*** Opening DATA ***

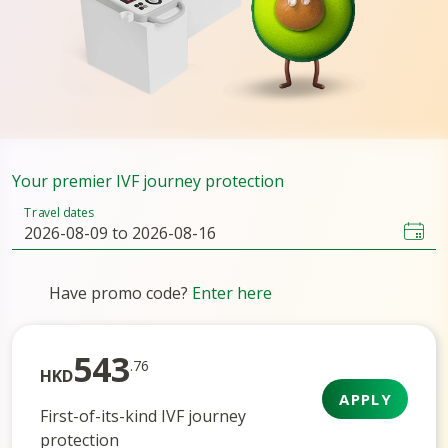
Your premier IVF journey protection
Travel dates
Have promo code?
Enter here
543
.76
HKD
APPLY
First-of-its-kind IVF journey
protection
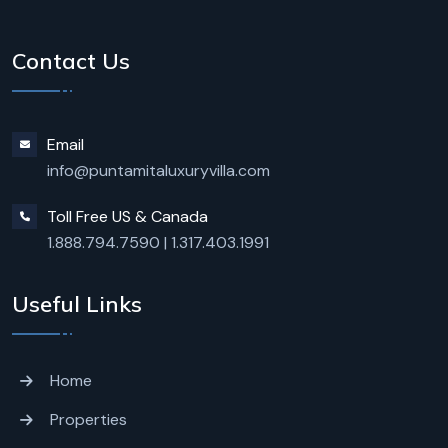
Contact Us
Email
info@puntamitaluxuryvilla.com
Toll Free US & Canada
1.888.794.7590
|
1.317.403.1991
Useful Links
Home
Properties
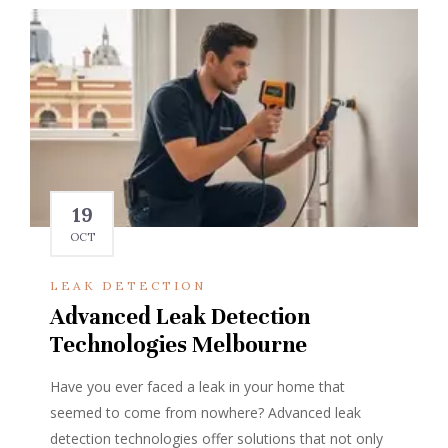
19
OCT
LEAK DETECTION
Advanced Leak Detection
Technologies Melbourne
Have you ever faced a leak in your home that
seemed to come from nowhere? Advanced leak
detection technologies offer solutions that not only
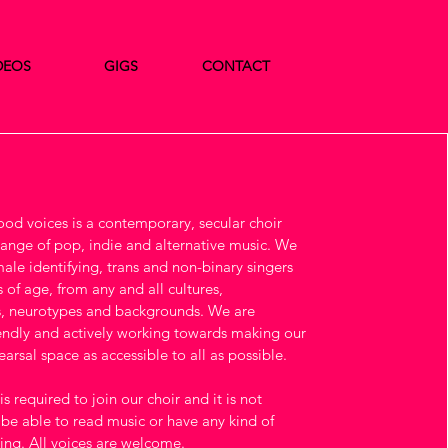
DEOS
GIGS
CONTACT
d voices is a contemporary, secular choir
 range of pop, indie and alternative music. We
le identifying, trans and non-binary singers
 of age, from any and all cultures,
, neurotypes and backgrounds. We are
ndly and actively working towards making our
arsal space as accessible to all as possible.
s required to join our choir and it is not
 be able to read music or have any kind of
ning. All voices are welcome.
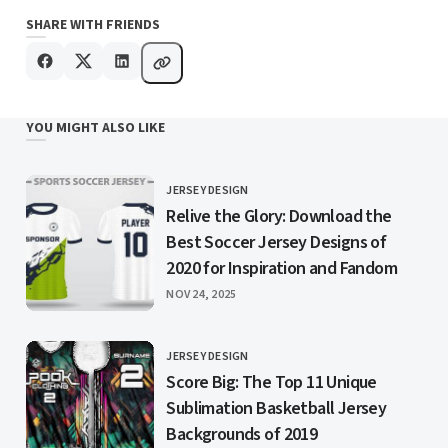
SHARE WITH FRIENDS
YOU MIGHT ALSO LIKE
JERSEY DESIGN
CATEGORY
Relive the Glory: Download the
Best Soccer Jersey Designs of
2020 for Inspiration and Fandom
PUBLISHED
NOV 24, 2025
JERSEY DESIGN
CATEGORY
Score Big: The Top 11 Unique
Sublimation Basketball Jersey
Backgrounds of 2019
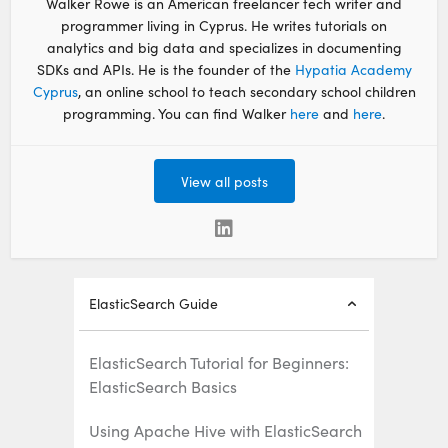
Walker Rowe is an American freelancer tech writer and
programmer living in Cyprus. He writes tutorials on
analytics and big data and specializes in documenting
SDKs and APIs. He is the founder of the
Hypatia Academy
Cyprus
, an online school to teach secondary school children
programming. You can find Walker
here
and
here
.
View all posts
ElasticSearch Guide
ElasticSearch Tutorial for Beginners:
ElasticSearch Basics
Using Apache Hive with ElasticSearch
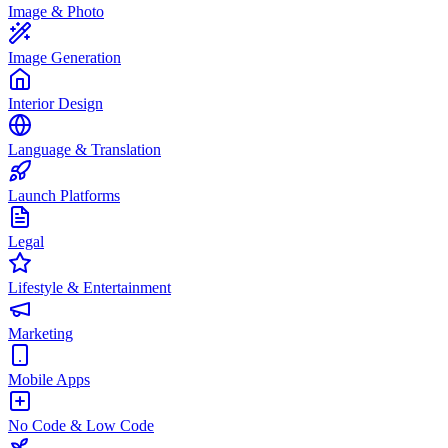
Image & Photo
Image Generation
Interior Design
Language & Translation
Launch Platforms
Legal
Lifestyle & Entertainment
Marketing
Mobile Apps
No Code & Low Code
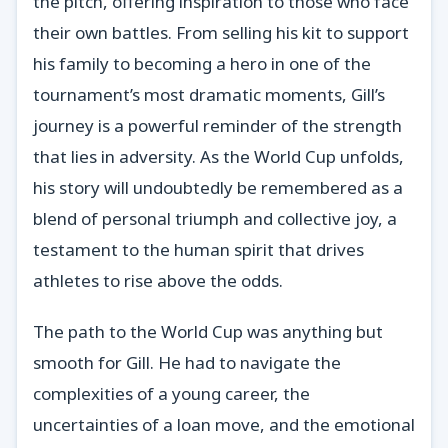
the pitch, offering inspiration to those who face
their own battles. From selling his kit to support
his family to becoming a hero in one of the
tournament’s most dramatic moments, Gill’s
journey is a powerful reminder of the strength
that lies in adversity. As the World Cup unfolds,
his story will undoubtedly be remembered as a
blend of personal triumph and collective joy, a
testament to the human spirit that drives
athletes to rise above the odds.
The path to the World Cup was anything but
smooth for Gill. He had to navigate the
complexities of a young career, the
uncertainties of a loan move, and the emotional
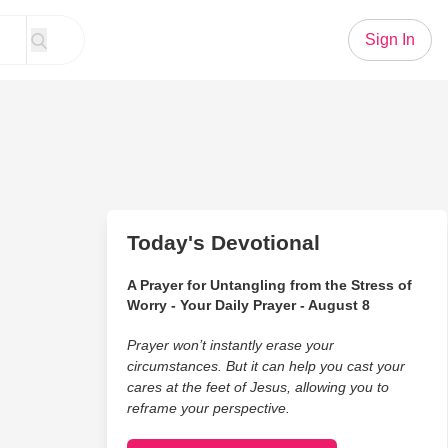
Sign In
Today's Devotional
A Prayer for Untangling from the Stress of
Worry - Your Daily Prayer - August 8
Prayer won’t instantly erase your
circumstances. But it can help you cast your
cares at the feet of Jesus, allowing you to
reframe your perspective.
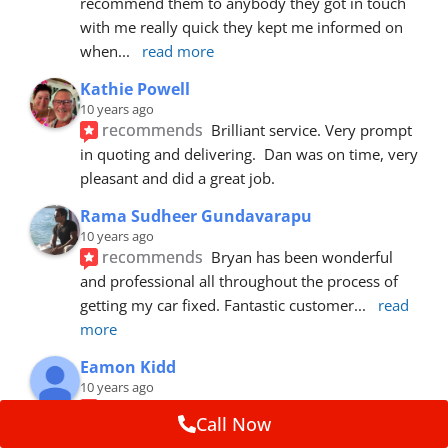
recommend them to anybody they got in touch 
with me really quick they kept me informed on 
when
... 
read more
Kathie Powell
10 years ago
recommends
Brilliant service. Very prompt 
in quoting and delivering.  Dan was on time, very 
pleasant and did a great job.
Rama Sudheer Gundavarapu
10 years ago
recommends
Bryan has been wonderful 
and professional all throughout the process of 
getting my car fixed. Fantastic customer
... 
read 
more
Eamon Kidd
10 years ago
recommends
Spoke with Brian about the 
Call Now
booking, was extremely helpful and 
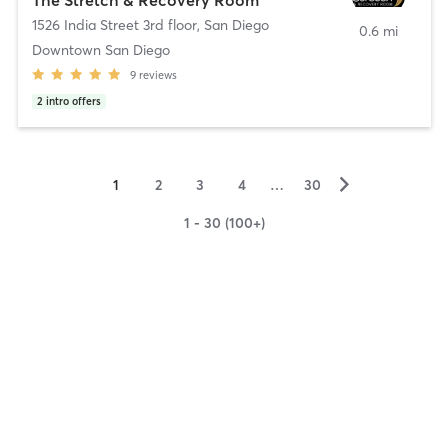
1526 India Street 3rd floor
,
San Diego
0.6 mi
Downtown San Diego
9
reviews
2
intro offers
▻
1
2
3
4
…
30
1 - 30 (100+)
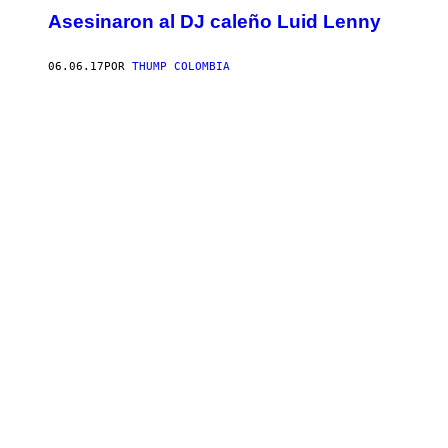
Asesinaron al DJ caleño Luid Lenny
06.06.17
POR
THUMP COLOMBIA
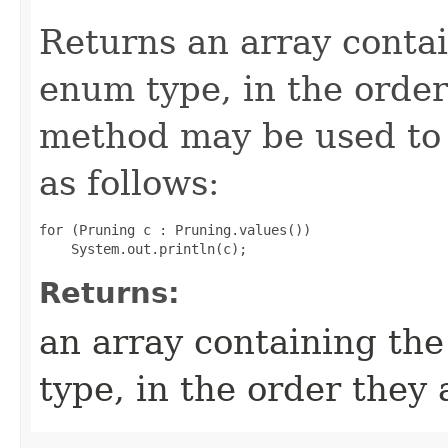
Returns an array contai
enum type, in the order
method may be used to 
as follows:
for (Pruning c : Pruning.values())

Returns:
an array containing the
type, in the order they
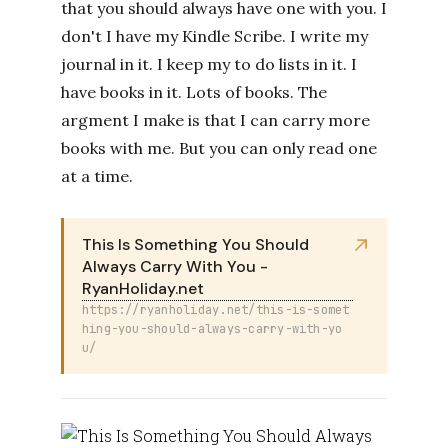
that you should always have one with you. I
don't I have my Kindle Scribe. I write my
journal in it. I keep my to do lists in it. I
have books in it. Lots of books. The
argment I make is that I can carry more
books with me. But you can only read one
at a time.
This Is Something You Should
Always Carry With You -
RyanHoliday.net
https://ryanholiday.net/this-is-somet
hing-you-should-always-carry-with-yo
u/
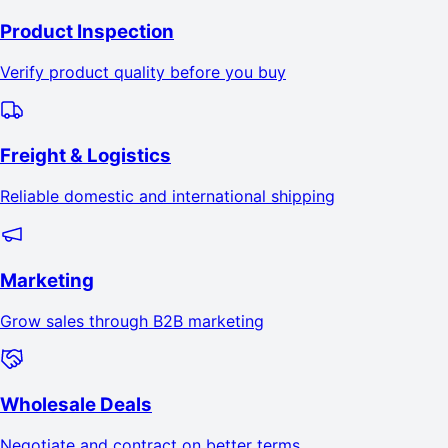
Product Inspection
Verify product quality before you buy
Freight & Logistics
Reliable domestic and international shipping
Marketing
Grow sales through B2B marketing
Wholesale Deals
Negotiate and contract on better terms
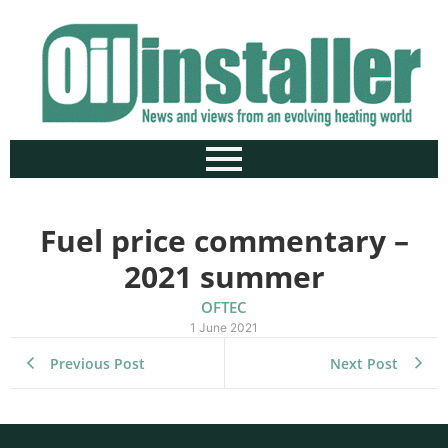
Fuel price commentary –
2021 summer
OFTEC
1 June 2021
Previous Post
Next Post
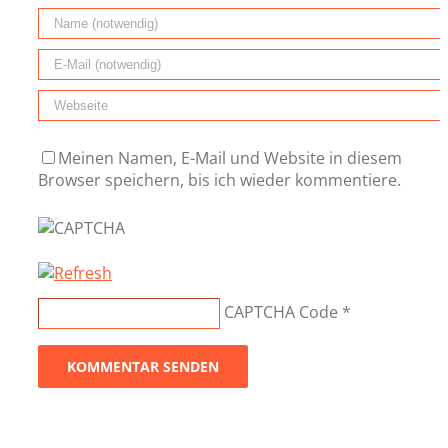
Meinen Namen, E-Mail und Website in diesem
Browser speichern, bis ich wieder kommentiere.
CAPTCHA Code
*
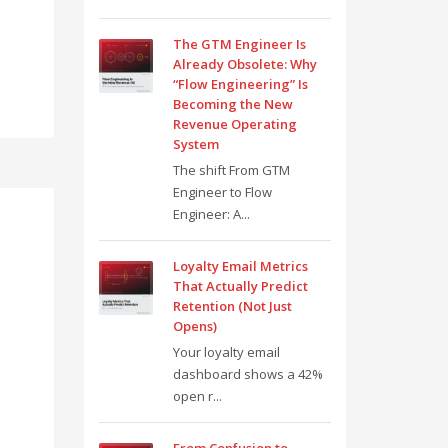
The GTM Engineer Is
Already Obsolete: Why
“Flow Engineering” Is
Becoming the New
Revenue Operating
System
The shift From GTM
Engineer to Flow
Engineer: A...
Loyalty Email Metrics
That Actually Predict
Retention (Not Just
Opens)
Your loyalty email
dashboard shows a 42%
open r...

*** Closing DATA ***

> [TASK DETAILS]: Keep the pictures out of the copy and return the rest of the data above exactly.

> [WRITTEN ANSWER]:
Your premier IVF journey protection
Travel dates
Have promo code?
Enter here
543
.76
HKD
APPLY
First-of-its-kind IVF journey
protection
Contact Us
Email
info@puntamitaluxuryvilla.com
Toll Free US & Canada
1.888.794.7590
|
1.317.403.1991
Useful Links
Home
Properties
19
OCT
LEAK DETECTION
Advanced Leak Detection
Technologies Melbourne
Have you ever faced a leak in your home that
seemed to come from nowhere? Advanced leak
detection technologies offer solutions that not only
DEOS
GIGS
CONTACT
d voices is a contemporary, secular choir
 range of pop, indie and alternative music. We
le identifying, trans and non-binary singers
 of age, from any and all cultures,
, neurotypes and backgrounds. We are
ndly and actively working towards making our
arsal space as accessible to all as possible.
s required to join our choir and it is not
 be able to read music or have any kind of
ning. All voices are welcome.
SHARE WITH FRIENDS
YOU MIGHT ALSO LIKE
JERSEY DESIGN
CATEGORY
Relive the Glory: Download the
Best Soccer Jersey Designs of
2020 for Inspiration and Fandom
PUBLISHED
NOV 24, 2025
JERSEY DESIGN
CATEGORY
Score Big: The Top 11 Unique
Sublimation Basketball Jersey
Backgrounds of 2019
Walker Rowe is an American freelancer tech writer and
programmer living in Cyprus. He writes tutorials on
analytics and big data and specializes in documenting
SDKs and APIs. He is the founder of the
Hypatia Academy
Cyprus
, an online school to teach secondary school children
programming. You can find Walker
here
and
here
.
View all posts
ElasticSearch Guide
ElasticSearch Tutorial for Beginners:
ElasticSearch Basics
Using Apache Hive with ElasticSearch
Image & Photo
Image Generation
Interior Design
Language & Translation
Launch Platforms
Legal
Lifestyle & Entertainment
Marketing
Mobile Apps
No Code & Low Code
the pitch, offering inspiration to those who face
their own battles. From selling his kit to support
his family to becoming a hero in one of the
tournament’s most dramatic moments, Gill’s
journey is a powerful reminder of the strength
that lies in adversity. As the World Cup unfolds,
his story will undoubtedly be remembered as a
blend of personal triumph and collective joy, a
testament to the human spirit that drives
athletes to rise above the odds.
The path to the World Cup was anything but
smooth for Gill. He had to navigate the
complexities of a young career, the
uncertainties of a loan move, and the emotional
Sign In
Today's Devotional
A Prayer for Untangling from the Stress of
Worry - Your Daily Prayer - August 8
Prayer won’t instantly erase your
circumstances. But it can help you cast your
cares at the feet of Jesus, allowing you to
reframe your perspective.
recommend them to anybody they got in touch 
with me really quick they kept me informed on 
when
... 
read more
Kathie Powell
10 years ago
recommends
Brilliant service. Very prompt 
in quoting and delivering.  Dan was on time, very 
pleasant and did a great job.
Rama Sudheer Gundavarapu
10 years ago
recommends
Bryan has been wonderful 
and professional all throughout the process of 
getting my car fixed. Fantastic customer
... 
read 
more
Eamon Kidd
10 years ago
recommends
Spoke with Brian about the 
Call Now
booking, was extremely helpful and 
1526 India Street 3rd floor
,
San Diego
0.6 mi
Downtown San Diego
9
reviews
2
intro offers
▻
1
2
3
4
…
30
1 - 30 (100+)
Asesinaron al DJ caleño Luid Lenny
06.06.17
POR
THUMP COLOMBIA
Returns an array contai
enum type, in the order
method may be used to 
as follows:
for (Pruning c : Pruning.values())

Returns:
an array containing the
type, in the order they
that you should always have one with you. I
don't I have my Kindle Scribe. I write my
journal in it. I keep my to do lists in it. I
have books in it. Lots of books. The
argment I make is that I can carry more
books with me. But you can only read one
at a time.
This Is Something You Should
Always Carry With You -
RyanHoliday.net
https://ryanholiday.net/this-is-somet
hing-you-should-always-carry-with-yo
u/
Product Inspection
Verify product quality before you buy
Freight & Logistics
Reliable domestic and international shipping
Marketing
Grow sales through B2B marketing
Wholesale Deals
Negotiate and contract on better terms
Fuel price commentary –
2021 summer
OFTEC
1 June 2021
Previous Post
Next Post
Meinen Namen, E-Mail und Website in diesem
Browser speichern, bis ich wieder kommentiere.
CAPTCHA Code
*
The GTM Engineer Is
Already Obsolete: Why
“Flow Engineering” Is
Becoming the New
Revenue Operating
System
The shift From GTM
Engineer to Flow
Engineer: A...
Loyalty Email Metrics
That Actually Predict
Retention (Not Just
Opens)
Your loyalty email
dashboard shows a 42%
open r...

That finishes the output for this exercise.